> _PROVIDED RECORDS_:
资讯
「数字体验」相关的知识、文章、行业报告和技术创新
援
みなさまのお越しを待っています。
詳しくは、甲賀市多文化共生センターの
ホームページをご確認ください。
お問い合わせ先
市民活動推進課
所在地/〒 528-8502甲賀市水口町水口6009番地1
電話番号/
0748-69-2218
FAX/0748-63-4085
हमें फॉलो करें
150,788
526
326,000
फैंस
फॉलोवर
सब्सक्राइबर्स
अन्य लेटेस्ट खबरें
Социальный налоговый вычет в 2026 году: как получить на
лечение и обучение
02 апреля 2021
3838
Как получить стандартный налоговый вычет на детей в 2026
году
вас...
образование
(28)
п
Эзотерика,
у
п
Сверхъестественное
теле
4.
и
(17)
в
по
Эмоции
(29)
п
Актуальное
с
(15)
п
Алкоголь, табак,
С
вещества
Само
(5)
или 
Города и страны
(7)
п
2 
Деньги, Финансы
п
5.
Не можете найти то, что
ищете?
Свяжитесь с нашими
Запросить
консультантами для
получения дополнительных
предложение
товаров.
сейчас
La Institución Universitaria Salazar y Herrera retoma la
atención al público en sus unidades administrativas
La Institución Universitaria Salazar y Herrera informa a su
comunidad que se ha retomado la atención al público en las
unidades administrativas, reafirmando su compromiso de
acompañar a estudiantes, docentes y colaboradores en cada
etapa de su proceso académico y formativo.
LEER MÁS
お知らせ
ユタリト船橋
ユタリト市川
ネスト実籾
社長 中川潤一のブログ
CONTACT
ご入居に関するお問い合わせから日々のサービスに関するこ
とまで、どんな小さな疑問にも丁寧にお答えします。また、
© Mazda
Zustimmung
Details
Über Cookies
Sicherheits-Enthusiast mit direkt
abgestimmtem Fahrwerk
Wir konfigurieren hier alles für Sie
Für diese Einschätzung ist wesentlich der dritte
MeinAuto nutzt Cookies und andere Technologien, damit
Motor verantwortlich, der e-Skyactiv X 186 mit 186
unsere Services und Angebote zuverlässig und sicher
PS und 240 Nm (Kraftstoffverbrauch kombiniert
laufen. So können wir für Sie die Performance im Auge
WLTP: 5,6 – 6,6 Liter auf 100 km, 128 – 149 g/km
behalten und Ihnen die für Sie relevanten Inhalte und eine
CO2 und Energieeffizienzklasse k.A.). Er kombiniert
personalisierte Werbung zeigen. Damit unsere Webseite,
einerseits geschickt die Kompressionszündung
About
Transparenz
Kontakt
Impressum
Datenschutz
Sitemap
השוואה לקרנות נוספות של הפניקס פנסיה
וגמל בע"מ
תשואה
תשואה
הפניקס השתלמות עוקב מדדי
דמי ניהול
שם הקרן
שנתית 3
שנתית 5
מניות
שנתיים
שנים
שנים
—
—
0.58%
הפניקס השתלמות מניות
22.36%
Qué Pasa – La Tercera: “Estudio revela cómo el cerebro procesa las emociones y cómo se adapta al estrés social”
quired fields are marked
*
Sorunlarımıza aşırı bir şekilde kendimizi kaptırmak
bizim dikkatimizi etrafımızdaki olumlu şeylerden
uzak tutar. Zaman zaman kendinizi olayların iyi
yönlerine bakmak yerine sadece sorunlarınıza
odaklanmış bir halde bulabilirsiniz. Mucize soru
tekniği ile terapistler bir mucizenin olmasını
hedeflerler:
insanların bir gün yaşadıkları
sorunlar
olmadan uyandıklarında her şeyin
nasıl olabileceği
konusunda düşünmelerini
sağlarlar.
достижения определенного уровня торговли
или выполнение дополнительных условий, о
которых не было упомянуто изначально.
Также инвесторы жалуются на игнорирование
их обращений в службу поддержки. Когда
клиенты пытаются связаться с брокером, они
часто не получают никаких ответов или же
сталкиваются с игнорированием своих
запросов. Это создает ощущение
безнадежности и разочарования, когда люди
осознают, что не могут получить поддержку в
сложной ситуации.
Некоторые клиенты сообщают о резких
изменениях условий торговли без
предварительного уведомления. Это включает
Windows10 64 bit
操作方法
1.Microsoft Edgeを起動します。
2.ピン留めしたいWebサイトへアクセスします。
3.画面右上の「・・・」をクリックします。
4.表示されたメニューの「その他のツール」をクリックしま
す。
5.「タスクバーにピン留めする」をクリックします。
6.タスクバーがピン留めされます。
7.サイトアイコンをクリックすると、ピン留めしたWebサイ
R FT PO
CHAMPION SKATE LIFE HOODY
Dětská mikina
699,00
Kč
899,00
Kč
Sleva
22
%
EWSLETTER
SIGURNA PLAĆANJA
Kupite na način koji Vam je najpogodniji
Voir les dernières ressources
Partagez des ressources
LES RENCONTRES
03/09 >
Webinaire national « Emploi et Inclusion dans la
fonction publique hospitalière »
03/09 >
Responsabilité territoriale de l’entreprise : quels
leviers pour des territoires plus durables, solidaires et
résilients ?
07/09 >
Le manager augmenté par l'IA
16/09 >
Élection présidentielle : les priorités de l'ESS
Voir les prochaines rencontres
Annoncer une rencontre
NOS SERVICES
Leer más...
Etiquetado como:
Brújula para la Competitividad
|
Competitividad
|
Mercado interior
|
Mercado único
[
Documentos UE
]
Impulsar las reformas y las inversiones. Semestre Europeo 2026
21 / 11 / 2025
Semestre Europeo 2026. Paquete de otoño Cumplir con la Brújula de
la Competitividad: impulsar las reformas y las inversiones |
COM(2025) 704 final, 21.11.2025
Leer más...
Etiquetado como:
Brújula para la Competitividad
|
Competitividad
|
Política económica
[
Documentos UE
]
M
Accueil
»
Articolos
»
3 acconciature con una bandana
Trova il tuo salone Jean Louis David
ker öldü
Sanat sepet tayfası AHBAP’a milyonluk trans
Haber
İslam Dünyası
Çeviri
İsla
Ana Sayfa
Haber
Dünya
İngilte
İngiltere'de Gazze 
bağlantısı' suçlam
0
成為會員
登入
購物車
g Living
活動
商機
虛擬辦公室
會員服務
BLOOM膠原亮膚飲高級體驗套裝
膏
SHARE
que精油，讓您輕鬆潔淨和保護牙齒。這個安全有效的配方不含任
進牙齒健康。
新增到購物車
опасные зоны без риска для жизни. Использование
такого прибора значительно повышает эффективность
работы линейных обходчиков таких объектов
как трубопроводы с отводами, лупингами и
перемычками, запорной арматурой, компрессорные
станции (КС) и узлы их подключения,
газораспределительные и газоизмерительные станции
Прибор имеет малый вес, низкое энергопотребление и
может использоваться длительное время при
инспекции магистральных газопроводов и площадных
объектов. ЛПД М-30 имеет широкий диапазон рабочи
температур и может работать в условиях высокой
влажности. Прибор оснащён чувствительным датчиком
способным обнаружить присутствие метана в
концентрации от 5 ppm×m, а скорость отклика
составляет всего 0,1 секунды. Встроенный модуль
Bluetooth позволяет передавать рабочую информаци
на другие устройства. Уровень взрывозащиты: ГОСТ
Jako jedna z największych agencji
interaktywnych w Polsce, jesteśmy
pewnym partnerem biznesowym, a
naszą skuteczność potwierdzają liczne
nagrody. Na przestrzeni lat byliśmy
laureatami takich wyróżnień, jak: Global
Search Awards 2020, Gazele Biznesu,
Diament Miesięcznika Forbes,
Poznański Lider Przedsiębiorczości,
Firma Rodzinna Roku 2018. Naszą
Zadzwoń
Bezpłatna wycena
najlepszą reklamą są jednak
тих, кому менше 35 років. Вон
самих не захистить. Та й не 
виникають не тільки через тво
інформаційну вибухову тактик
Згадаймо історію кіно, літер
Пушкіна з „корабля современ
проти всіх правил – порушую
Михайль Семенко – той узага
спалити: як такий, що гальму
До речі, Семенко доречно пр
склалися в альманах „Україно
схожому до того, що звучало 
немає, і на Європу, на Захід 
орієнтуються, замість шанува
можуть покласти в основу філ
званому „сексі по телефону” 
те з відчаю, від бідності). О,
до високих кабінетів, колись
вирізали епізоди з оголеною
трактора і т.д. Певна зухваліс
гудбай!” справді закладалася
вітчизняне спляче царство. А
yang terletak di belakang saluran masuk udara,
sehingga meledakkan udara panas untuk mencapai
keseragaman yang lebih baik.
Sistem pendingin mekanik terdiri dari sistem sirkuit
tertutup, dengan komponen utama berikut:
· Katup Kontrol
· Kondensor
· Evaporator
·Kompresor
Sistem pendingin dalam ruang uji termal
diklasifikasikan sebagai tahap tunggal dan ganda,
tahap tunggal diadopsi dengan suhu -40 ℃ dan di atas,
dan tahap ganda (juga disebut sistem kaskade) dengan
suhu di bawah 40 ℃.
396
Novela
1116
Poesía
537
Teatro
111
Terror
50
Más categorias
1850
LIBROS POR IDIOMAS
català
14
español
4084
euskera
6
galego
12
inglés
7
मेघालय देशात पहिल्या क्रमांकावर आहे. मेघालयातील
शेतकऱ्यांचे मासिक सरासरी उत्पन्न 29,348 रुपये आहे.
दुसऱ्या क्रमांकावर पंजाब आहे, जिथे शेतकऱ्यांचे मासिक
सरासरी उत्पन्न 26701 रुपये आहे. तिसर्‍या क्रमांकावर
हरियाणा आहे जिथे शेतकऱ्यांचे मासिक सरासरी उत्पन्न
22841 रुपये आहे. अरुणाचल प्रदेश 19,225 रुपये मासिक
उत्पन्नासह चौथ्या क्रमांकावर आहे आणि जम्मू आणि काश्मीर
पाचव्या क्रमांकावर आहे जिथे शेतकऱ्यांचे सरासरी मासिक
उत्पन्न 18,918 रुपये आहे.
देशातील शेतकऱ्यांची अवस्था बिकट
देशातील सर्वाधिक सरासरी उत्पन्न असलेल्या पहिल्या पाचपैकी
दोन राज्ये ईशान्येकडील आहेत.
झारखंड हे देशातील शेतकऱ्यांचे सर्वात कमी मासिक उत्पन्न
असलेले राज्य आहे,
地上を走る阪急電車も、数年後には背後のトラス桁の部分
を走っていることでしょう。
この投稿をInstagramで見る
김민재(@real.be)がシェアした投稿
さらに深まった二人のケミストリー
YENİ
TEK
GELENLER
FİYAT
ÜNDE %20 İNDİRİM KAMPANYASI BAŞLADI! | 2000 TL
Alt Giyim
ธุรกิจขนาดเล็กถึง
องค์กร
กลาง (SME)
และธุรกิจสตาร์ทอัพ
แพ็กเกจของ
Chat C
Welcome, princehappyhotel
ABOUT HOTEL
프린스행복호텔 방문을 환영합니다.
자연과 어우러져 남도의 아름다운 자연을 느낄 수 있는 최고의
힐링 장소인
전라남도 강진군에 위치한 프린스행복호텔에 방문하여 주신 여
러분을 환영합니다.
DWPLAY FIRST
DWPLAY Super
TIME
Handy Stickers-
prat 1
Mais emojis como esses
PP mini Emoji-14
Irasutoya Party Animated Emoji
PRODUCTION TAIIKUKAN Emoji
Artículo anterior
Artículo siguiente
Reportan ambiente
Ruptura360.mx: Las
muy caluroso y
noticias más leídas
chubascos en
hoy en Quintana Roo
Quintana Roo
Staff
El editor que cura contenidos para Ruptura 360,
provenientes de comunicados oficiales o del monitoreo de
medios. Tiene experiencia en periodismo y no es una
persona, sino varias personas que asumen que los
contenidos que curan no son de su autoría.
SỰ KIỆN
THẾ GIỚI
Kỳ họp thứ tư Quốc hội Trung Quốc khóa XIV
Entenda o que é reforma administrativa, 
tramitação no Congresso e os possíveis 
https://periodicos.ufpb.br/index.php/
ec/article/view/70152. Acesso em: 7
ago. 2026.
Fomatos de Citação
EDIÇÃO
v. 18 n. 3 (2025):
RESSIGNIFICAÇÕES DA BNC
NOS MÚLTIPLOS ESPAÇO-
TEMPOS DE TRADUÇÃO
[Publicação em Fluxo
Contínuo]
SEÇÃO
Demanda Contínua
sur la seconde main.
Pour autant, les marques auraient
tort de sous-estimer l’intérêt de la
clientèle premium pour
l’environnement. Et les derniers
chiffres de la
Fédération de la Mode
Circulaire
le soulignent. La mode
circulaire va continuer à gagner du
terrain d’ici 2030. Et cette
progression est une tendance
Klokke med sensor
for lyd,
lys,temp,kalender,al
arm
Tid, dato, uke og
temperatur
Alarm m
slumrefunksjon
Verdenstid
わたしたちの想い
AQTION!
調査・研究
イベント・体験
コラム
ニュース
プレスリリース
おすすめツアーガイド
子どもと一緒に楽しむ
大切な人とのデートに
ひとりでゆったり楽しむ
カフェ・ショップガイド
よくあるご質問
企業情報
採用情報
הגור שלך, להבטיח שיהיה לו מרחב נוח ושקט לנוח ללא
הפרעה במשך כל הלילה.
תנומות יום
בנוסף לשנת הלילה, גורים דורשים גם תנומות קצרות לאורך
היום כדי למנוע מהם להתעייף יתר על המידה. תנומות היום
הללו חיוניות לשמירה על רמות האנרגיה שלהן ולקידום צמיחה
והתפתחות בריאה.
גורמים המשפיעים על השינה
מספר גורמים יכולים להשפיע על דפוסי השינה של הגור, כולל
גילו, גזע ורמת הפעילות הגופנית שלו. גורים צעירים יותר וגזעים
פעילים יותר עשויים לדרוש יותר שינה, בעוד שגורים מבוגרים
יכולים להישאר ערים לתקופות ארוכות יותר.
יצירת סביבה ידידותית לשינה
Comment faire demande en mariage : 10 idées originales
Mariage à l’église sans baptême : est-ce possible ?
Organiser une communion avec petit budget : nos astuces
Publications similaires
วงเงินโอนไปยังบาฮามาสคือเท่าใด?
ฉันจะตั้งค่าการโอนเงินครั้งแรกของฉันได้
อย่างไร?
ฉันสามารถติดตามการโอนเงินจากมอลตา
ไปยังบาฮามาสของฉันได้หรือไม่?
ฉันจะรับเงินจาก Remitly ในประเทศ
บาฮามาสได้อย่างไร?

> _WHAT IS NEEDED_: Take each line of the material above that holds the string "Artículo" and copy it.

> _SOLUTION TO THE EXERCISE_:
Artículo anterior
Artículo siguiente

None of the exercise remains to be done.